__Work order__
Identify each line below that contains the word "Card", and copy it out.

__Exercise material__
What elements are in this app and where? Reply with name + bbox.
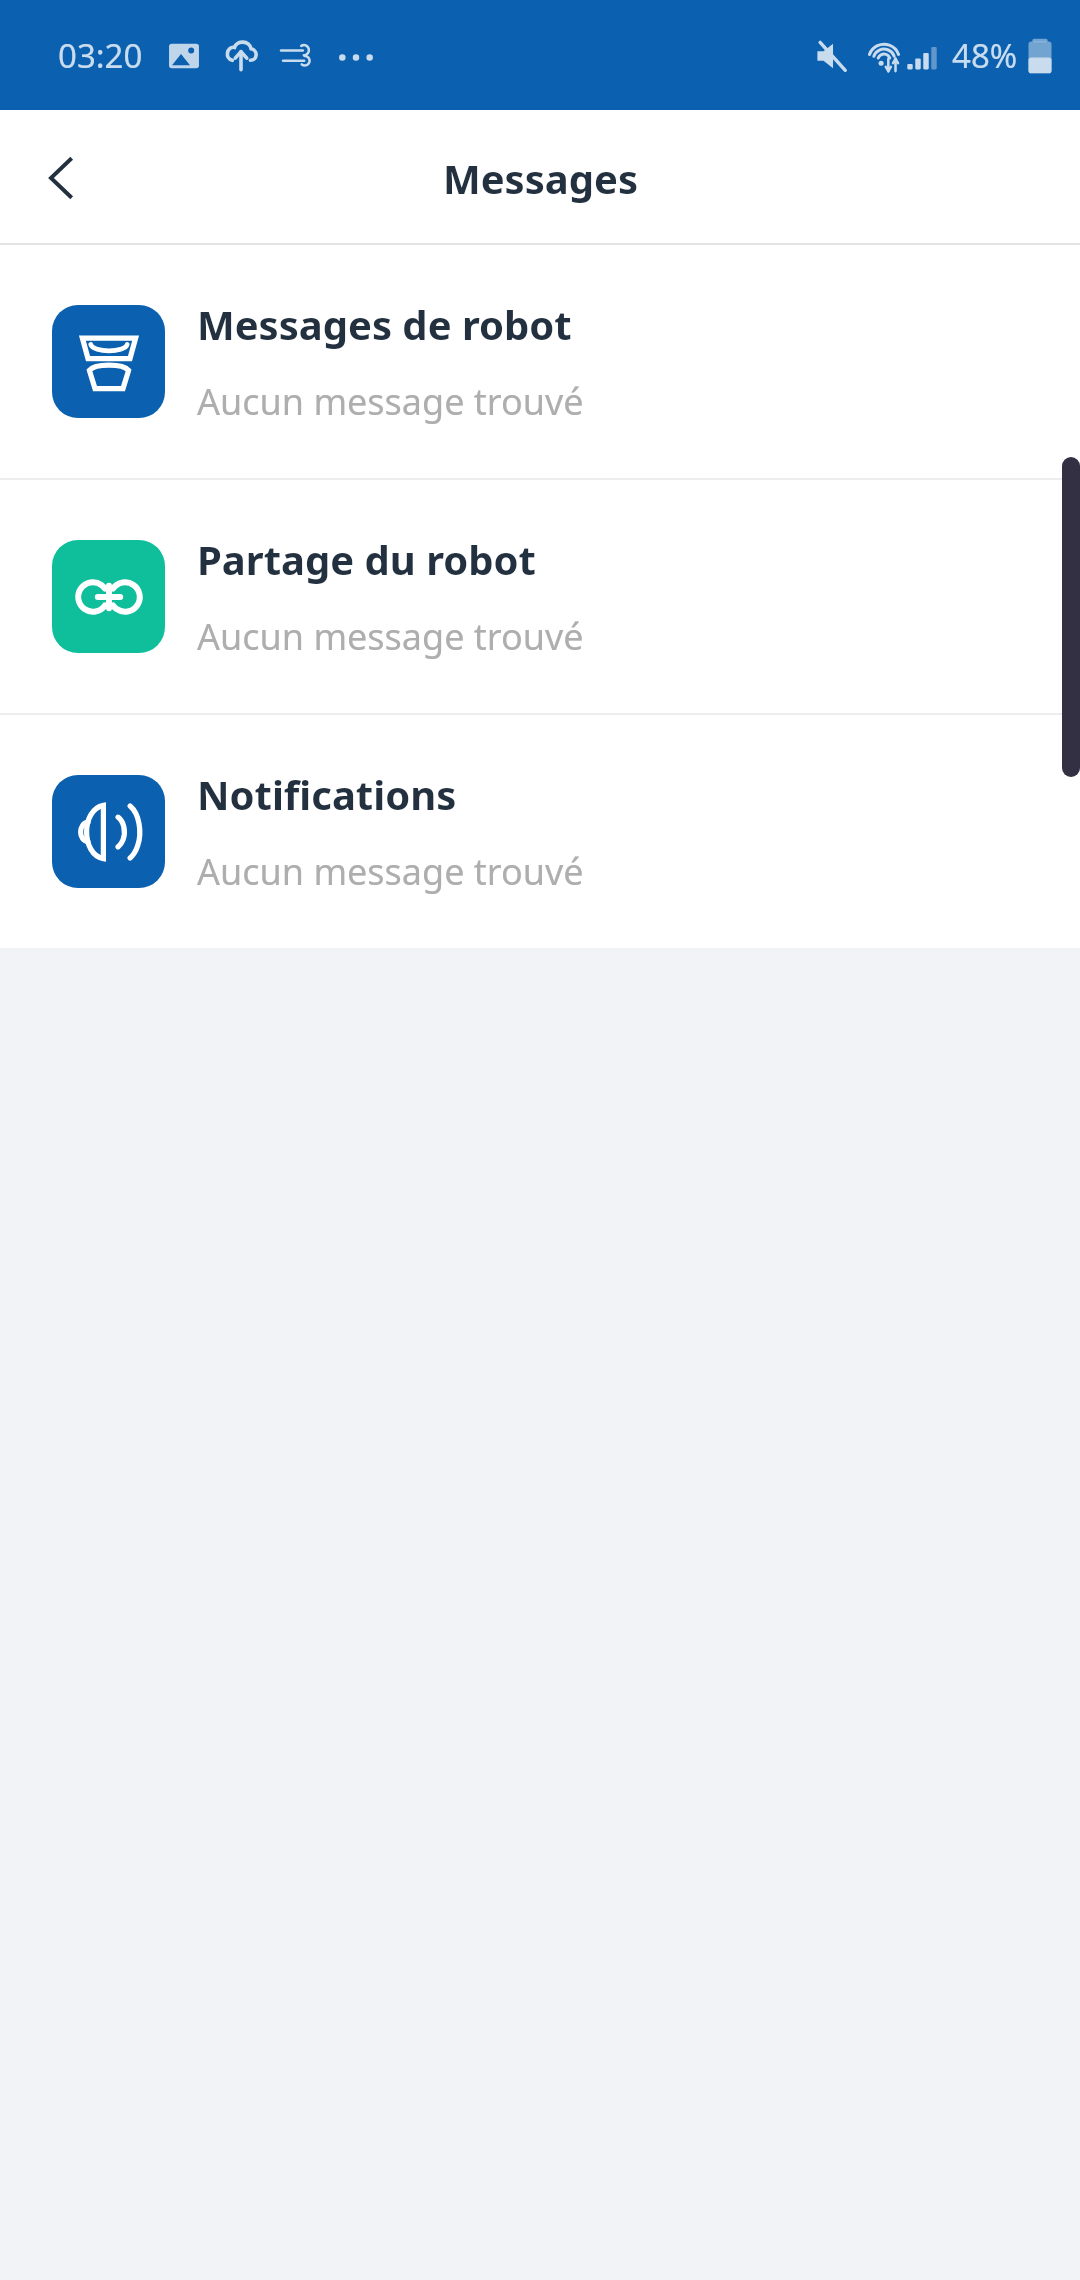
staticText: 03:20: [58, 33, 143, 78]
staticText: Messages de robot: [197, 297, 572, 351]
staticText: 48%: [952, 33, 1018, 78]
button[interactable]: Messages de robot: [0, 245, 1080, 478]
staticText: Notifications: [197, 767, 457, 821]
staticText: Aucun message trouvé: [197, 377, 584, 426]
button[interactable]: Back: [14, 130, 110, 226]
button[interactable]: Partage du robot: [0, 480, 1080, 713]
staticText: Messages: [443, 151, 638, 205]
staticText: Aucun message trouvé: [197, 612, 584, 661]
staticText: Partage du robot: [197, 532, 536, 586]
staticText: Aucun message trouvé: [197, 847, 584, 896]
button[interactable]: Notifications: [0, 715, 1080, 948]
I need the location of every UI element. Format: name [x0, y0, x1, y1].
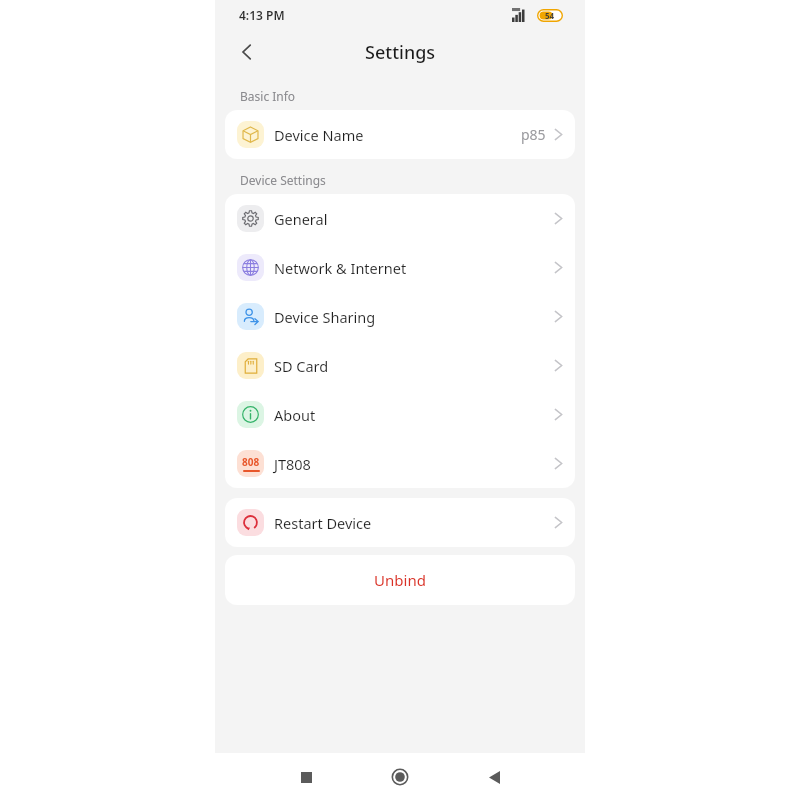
staticText: Unbind — [374, 570, 426, 590]
staticText: Device Settings — [240, 172, 326, 188]
staticText: 54 — [545, 10, 555, 21]
staticText: 808 — [242, 455, 260, 469]
staticText: Restart Device — [274, 513, 372, 533]
staticText: General — [274, 209, 328, 229]
button[interactable]: Device Name — [225, 110, 575, 159]
button[interactable]: Unbind — [225, 555, 575, 605]
staticText: Device Sharing — [274, 307, 376, 327]
button[interactable]: General — [225, 194, 575, 243]
button[interactable]: Network & Internet — [225, 243, 575, 292]
staticText: 4:13 PM — [239, 7, 285, 23]
staticText: JT808 — [274, 454, 311, 474]
button[interactable]: 808 — [225, 439, 575, 488]
staticText: Device Name — [274, 125, 364, 145]
staticText: Basic Info — [240, 88, 296, 104]
button[interactable]: Restart Device — [225, 498, 575, 547]
button[interactable]: Back — [227, 32, 267, 72]
staticText: About — [274, 405, 316, 425]
button[interactable]: Device Sharing — [225, 292, 575, 341]
button[interactable]: Home — [381, 758, 419, 796]
staticText: SD Card — [274, 356, 329, 376]
button[interactable]: Recents — [287, 758, 325, 796]
button[interactable]: Back — [475, 758, 513, 796]
button[interactable]: About — [225, 390, 575, 439]
staticText: p85 — [521, 125, 546, 144]
staticText: Settings — [365, 40, 436, 65]
staticText: Network & Internet — [274, 258, 407, 278]
button[interactable]: SD Card — [225, 341, 575, 390]
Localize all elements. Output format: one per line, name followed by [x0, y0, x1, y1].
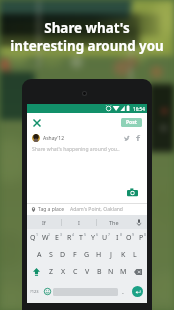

__Final answer__
staticText: SD Card — [274, 356, 329, 376]
button[interactable]: SD Card — [225, 341, 575, 390]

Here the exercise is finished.